To add a human approval step to a tool:

  1. Use interrupt() in the tool to pause execution.
  2. Resume with a Command(resume=...) to continue based on human input.

API Reference: InMemorySaver | interrupt | create_react_agent

from langgraph.checkpoint.memory import InMemorySaver
from langgraph.types import interrupt
from langgraph.prebuilt import create_react_agent

# An example of a sensitive tool that requires human review / approval
def book_hotel(hotel_name: str):
    """Book a hotel"""
    response = interrupt(  # (1)!
        f"Trying to call `book_hotel` with args {{'hotel_name': {hotel_name}}}. "
        "Please approve or suggest edits."
    )
    if response["type"] == "accept":
        pass
    elif response["type"] == "edit":
        hotel_name = response["args"]["hotel_name"]
    else:
        raise ValueError(f"Unknown response type: {response['type']}")
    return f"Successfully booked a stay at {hotel_name}."

checkpointer = InMemorySaver() # (2)!

agent = create_react_agent(
    model="anthropic:claude-3-5-sonnet-latest",
    tools=[book_hotel],
    checkpointer=checkpointer, # (3)!
)
  1. The interrupt function pauses the agent graph at a specific node.
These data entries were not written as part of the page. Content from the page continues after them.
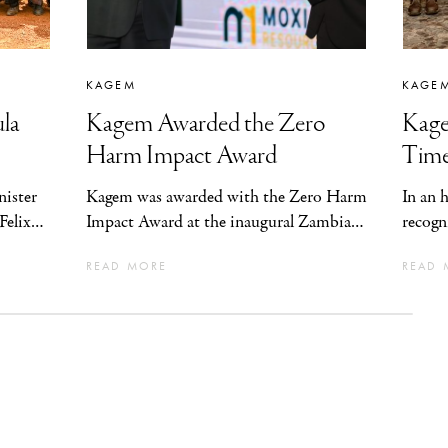
KAGEM
KAGE
la
Kagem Awarded the Zero
Kage
Harm Impact Award
Time
ister
Kagem was awarded with the Zero Harm
In an 
Felix
Impact Award at the inaugural Zambia
recogn
nt
Safety Awards for Excellence
Commis
READ MORE
READ 
st of
(“ZASAA”), in recognition of having the
Four Y
 the
highest impact on safety performance in
 in
Zambia and the company’s sustained
m to
achievement of four consecutive years
cience
without Lost Time Injury.
al
rity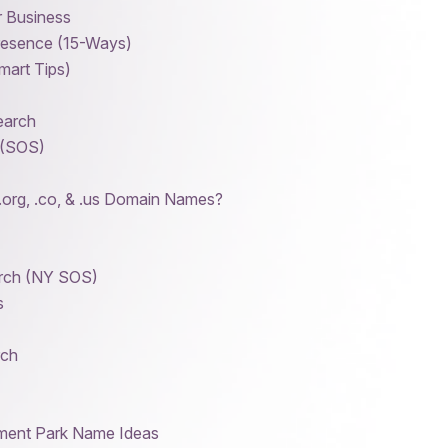
r Business
resence (15-Ways)
art Tips)
earch
 (SOS)
.org, .co, & .us Domain Names?
arch (NY SOS)
s
rch
ment Park Name Ideas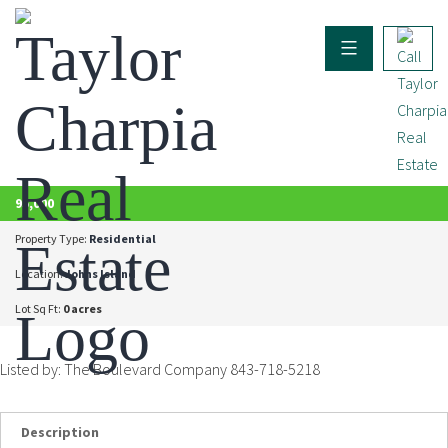
ACTIVE
95,000
Property Type:
Residential
Location:
Johns Island
Lot Sq Ft:
0 acres
Listed by: The Boulevard Company 843-718-5218
Description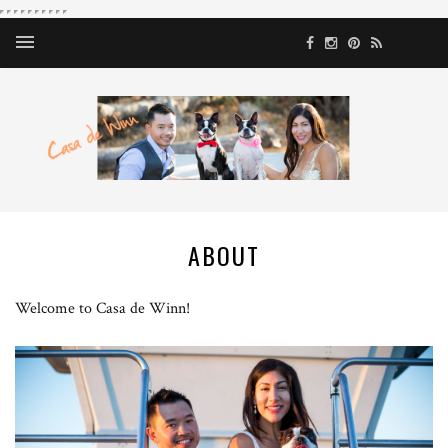
ABOUT
Welcome to Casa de Winn!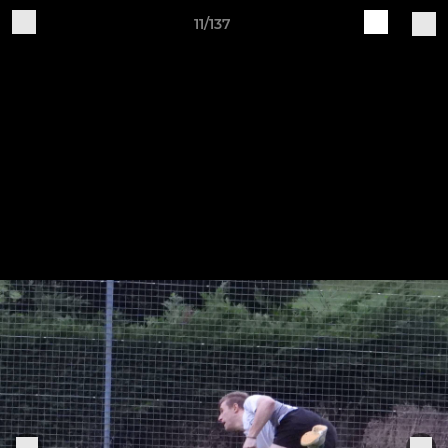
11/137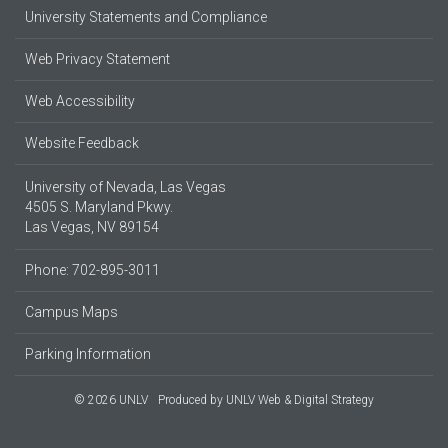
University Statements and Compliance
Web Privacy Statement
Web Accessibility
Website Feedback
University of Nevada, Las Vegas
4505 S. Maryland Pkwy.
Las Vegas, NV 89154
Phone: 702-895-3011
Campus Maps
Parking Information
© 2026 UNLV
Produced by
UNLV Web & Digital Strategy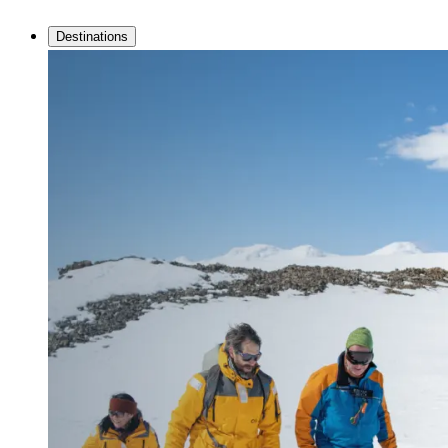
Destinations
In this case, we call interrupt() at the beginning of the tool function, which pauses the graph at the node that executes the tool. The information inside interrupt() (e.g., tool calls) can be presented to a human, and the graph can be resumed with the user input (tool call approval, edit or feedback).
  2. The InMemorySaver is used to store the agent state at every step in the tool calling loop. This enables short-term memory and human-in-the-loop capabilities. In this example, we use InMemorySaver to store the agent state in memory. In a production application, the agent state will be stored in a database.
  3. Initialize the agent with the checkpointer.

Run the agent with the stream() method, passing the config object to specify the thread ID. This allows the agent to resume the same conversation on future invocations.

config = {
   "configurable": {
      "thread_id": "1"
   }
}

for chunk in agent.stream(
    {"messages": "book a stay at McKittrick hotel"},
    config
):
    print(chunk)
    print("\n")

You should see that the agent runs until it reaches the interrupt() call, at which point it pauses and waits for human input.

Resume the agent with a Command(resume=...) to continue based on human input.

API Reference: Command

from langgraph.types import Command

for chunk in agent.stream(
    Command(resume={"type": "accept"}),  # (1)!
    # Command(resume={"type": "edit", "args": {"hotel_name": "McKittrick Hotel"}}),
    config
):
    print(chunk)
    print("\n")
  1. The interrupt function is used in conjunction with the Command object to resume the graph with a value provided by the human.

Using with Agent Inbox

You can create a wrapper to add interrupts to any tool.

The example below provides a reference implementation compatible with Agent Inbox UI and Agent Chat UI.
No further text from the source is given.